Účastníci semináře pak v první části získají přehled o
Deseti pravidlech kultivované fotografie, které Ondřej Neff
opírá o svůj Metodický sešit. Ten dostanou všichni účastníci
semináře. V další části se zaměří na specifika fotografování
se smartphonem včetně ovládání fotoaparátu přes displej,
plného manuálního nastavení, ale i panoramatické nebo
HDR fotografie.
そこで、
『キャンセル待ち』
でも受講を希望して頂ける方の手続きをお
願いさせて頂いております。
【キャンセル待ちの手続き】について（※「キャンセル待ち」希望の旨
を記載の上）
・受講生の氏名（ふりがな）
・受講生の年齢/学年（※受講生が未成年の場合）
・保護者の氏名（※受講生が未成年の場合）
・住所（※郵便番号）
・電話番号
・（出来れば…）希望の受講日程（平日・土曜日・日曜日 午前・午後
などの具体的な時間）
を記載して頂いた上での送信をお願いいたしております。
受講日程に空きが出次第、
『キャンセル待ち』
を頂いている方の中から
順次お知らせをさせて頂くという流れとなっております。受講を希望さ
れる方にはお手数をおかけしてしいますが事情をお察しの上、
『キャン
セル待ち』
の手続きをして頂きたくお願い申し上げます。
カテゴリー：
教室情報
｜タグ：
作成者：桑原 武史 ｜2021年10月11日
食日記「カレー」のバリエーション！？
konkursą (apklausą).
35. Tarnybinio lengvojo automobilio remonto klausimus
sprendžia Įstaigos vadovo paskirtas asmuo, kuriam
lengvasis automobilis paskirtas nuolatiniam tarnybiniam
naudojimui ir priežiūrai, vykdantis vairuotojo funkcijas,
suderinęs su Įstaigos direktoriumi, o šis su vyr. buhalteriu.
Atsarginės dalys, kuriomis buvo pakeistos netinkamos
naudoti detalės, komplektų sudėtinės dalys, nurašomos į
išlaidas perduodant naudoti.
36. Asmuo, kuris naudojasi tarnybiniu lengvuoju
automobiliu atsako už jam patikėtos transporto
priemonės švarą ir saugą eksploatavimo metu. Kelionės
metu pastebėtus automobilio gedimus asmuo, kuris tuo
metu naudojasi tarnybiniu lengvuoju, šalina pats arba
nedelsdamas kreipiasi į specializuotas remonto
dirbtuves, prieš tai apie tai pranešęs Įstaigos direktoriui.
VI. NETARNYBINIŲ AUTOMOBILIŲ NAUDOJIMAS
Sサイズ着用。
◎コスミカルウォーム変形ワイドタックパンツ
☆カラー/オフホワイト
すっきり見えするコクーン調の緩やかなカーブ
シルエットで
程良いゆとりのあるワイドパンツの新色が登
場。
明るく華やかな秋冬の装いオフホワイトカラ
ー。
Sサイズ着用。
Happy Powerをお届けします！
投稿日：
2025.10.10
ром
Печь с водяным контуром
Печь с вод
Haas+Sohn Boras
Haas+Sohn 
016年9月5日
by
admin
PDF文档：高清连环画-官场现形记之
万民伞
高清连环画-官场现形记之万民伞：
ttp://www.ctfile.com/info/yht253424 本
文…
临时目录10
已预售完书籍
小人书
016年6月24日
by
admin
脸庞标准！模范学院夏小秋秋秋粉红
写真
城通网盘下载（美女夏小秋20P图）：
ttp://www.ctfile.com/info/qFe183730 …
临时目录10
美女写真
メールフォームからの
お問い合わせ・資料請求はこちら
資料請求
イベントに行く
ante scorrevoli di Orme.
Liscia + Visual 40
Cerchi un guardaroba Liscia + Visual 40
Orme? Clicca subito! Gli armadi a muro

▸ Prompt: Would you copy exactly the lines from the one that contains "naudoti detalės, komplektų" through the final line of the records above, including both?

▸ Response below:
naudoti detalės, komplektų sudėtinės dalys, nurašomos į
išlaidas perduodant naudoti.
36. Asmuo, kuris naudojasi tarnybiniu lengvuoju
automobiliu atsako už jam patikėtos transporto
priemonės švarą ir saugą eksploatavimo metu. Kelionės
metu pastebėtus automobilio gedimus asmuo, kuris tuo
metu naudojasi tarnybiniu lengvuoju, šalina pats arba
nedelsdamas kreipiasi į specializuotas remonto
dirbtuves, prieš tai apie tai pranešęs Įstaigos direktoriui.
VI. NETARNYBINIŲ AUTOMOBILIŲ NAUDOJIMAS
Sサイズ着用。
◎コスミカルウォーム変形ワイドタックパンツ
☆カラー/オフホワイト
すっきり見えするコクーン調の緩やかなカーブ
シルエットで
程良いゆとりのあるワイドパンツの新色が登
場。
明るく華やかな秋冬の装いオフホワイトカラ
ー。
Sサイズ着用。
Happy Powerをお届けします！
投稿日：
2025.10.10
ром
Печь с водяным контуром
Печь с вод
Haas+Sohn Boras
Haas+Sohn 
016年9月5日
by
admin
PDF文档：高清连环画-官场现形记之
万民伞
高清连环画-官场现形记之万民伞：
ttp://www.ctfile.com/info/yht253424 本
文…
临时目录10
已预售完书籍
小人书
016年6月24日
by
admin
脸庞标准！模范学院夏小秋秋秋粉红
写真
城通网盘下载（美女夏小秋20P图）：
ttp://www.ctfile.com/info/qFe183730 …
临时目录10
美女写真
メールフォームからの
お問い合わせ・資料請求はこちら
資料請求
イベントに行く
ante scorrevoli di Orme.
Liscia + Visual 40
Cerchi un guardaroba Liscia + Visual 40
Orme? Clicca subito! Gli armadi a muro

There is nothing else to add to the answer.